◆ EXERCISE DIRECTIONS: Some entries follow. Reproduce exactly the lines starting at the one with "Červen 2019" and stopping after the one with "Aromaterapie".

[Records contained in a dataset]
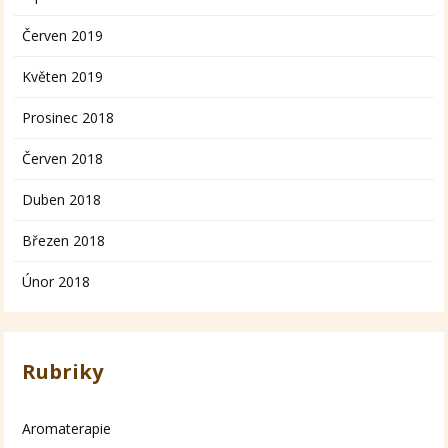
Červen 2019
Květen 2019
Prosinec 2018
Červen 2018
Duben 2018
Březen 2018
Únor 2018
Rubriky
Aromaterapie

---

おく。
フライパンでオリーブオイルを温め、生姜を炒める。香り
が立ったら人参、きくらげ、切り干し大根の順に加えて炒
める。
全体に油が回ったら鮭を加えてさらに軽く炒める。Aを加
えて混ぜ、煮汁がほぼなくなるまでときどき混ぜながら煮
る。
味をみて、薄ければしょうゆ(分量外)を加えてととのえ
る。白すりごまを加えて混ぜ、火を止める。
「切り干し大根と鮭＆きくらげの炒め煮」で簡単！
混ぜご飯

---

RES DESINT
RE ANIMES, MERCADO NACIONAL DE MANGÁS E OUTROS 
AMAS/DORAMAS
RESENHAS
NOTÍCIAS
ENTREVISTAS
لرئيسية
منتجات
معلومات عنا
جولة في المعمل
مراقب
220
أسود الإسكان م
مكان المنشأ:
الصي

◆ REPLY:
Červen 2019
Květen 2019
Prosinec 2018
Červen 2018
Duben 2018
Březen 2018
Únor 2018
Rubriky
Aromaterapie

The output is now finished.